## Exercise goal
No output is needed beyond the number of lines in the listing that contain the word "millones".
##############################
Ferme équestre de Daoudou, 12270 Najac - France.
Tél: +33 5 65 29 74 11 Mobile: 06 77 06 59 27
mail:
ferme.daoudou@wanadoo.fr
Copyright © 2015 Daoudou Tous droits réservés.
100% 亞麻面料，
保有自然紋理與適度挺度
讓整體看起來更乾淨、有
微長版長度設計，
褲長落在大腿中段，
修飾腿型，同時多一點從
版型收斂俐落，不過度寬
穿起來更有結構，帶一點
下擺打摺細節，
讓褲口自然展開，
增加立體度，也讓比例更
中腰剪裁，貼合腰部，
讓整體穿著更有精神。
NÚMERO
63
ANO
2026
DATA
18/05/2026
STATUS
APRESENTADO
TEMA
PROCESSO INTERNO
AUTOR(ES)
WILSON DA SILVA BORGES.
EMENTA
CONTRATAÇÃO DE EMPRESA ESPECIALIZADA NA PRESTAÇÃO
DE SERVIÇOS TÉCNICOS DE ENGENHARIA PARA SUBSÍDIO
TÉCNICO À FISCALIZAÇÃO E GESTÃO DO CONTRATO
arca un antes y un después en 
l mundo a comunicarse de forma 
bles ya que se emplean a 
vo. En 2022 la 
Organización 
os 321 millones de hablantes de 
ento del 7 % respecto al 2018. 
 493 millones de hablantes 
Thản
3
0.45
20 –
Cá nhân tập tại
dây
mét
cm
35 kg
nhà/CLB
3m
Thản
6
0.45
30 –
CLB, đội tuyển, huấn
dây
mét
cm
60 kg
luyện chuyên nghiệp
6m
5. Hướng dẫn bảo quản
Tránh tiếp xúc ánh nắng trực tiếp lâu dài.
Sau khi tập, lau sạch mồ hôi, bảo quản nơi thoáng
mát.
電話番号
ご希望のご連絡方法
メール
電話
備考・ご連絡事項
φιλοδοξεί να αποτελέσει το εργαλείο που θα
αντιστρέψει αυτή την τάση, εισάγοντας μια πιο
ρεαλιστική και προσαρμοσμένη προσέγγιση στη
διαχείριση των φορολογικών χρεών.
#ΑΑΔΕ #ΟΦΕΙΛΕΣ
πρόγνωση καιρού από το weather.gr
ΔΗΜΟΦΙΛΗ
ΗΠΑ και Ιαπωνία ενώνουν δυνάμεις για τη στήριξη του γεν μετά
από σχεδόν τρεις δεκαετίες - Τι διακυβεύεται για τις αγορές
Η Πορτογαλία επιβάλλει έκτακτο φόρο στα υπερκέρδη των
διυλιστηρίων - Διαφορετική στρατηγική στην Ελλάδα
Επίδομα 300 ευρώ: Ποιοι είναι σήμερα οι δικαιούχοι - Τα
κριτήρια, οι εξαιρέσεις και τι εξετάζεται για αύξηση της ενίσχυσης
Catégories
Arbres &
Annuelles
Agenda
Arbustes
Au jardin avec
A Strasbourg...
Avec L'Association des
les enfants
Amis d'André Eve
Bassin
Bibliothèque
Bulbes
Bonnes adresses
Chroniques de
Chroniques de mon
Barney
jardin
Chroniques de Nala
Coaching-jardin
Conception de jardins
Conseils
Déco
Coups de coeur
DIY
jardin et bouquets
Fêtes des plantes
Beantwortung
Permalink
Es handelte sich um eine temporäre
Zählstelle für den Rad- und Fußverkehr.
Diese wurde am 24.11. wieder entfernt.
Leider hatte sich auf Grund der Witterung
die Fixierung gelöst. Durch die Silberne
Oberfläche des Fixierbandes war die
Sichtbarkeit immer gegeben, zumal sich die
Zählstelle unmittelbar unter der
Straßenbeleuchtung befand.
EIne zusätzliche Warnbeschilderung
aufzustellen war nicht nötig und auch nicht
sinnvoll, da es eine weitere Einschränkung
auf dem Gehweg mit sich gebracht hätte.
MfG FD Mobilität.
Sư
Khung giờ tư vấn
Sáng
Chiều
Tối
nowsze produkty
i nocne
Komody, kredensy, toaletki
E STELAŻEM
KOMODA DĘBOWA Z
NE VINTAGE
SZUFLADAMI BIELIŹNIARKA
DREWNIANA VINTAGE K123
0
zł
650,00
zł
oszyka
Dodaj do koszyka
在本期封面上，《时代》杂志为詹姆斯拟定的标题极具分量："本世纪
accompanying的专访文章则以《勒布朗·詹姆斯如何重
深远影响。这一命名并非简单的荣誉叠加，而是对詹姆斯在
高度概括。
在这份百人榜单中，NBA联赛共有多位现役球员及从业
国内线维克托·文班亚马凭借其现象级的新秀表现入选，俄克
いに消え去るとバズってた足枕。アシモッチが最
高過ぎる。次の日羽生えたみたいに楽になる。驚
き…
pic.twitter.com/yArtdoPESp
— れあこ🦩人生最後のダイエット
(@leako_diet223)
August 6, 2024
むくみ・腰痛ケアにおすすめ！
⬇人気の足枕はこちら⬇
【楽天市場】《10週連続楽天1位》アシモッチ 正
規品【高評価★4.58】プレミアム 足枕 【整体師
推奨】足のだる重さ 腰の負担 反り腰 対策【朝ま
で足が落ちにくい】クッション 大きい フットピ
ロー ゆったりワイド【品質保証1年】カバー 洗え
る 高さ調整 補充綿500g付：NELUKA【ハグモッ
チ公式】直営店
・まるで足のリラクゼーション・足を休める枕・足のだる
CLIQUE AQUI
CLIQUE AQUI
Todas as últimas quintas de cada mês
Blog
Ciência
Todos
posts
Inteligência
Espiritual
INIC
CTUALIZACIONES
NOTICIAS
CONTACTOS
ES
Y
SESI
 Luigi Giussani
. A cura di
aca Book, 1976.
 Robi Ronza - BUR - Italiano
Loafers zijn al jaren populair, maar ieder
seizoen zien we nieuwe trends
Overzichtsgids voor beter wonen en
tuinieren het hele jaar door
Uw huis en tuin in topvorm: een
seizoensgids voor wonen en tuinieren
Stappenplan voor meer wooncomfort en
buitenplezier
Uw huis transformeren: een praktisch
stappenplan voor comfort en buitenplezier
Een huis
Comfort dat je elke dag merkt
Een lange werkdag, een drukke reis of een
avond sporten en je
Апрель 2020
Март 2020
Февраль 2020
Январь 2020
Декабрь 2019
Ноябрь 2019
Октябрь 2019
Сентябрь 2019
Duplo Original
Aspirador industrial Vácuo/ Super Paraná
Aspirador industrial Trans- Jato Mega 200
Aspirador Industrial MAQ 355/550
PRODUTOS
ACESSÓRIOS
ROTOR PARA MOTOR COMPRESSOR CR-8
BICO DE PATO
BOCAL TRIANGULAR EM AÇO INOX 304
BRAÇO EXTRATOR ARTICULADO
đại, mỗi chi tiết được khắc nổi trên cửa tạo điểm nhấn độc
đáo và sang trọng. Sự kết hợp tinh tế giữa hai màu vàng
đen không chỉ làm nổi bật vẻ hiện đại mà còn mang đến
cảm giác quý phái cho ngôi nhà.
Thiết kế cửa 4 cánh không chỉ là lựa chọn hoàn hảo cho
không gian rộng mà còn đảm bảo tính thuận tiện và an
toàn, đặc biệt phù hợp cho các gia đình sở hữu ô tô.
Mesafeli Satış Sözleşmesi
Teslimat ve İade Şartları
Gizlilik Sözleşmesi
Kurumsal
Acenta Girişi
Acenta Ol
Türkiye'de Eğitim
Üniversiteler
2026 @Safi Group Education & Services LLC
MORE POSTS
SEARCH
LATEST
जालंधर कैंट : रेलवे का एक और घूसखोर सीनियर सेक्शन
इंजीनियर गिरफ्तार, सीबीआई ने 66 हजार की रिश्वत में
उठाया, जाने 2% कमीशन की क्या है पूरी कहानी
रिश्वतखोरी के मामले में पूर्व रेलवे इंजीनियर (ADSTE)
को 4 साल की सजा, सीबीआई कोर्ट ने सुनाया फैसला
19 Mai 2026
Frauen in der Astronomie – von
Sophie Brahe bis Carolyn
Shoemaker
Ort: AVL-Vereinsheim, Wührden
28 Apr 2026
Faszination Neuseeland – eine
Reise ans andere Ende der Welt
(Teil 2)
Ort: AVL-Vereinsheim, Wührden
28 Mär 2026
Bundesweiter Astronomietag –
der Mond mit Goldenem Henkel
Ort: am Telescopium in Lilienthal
##############################
## Task response
2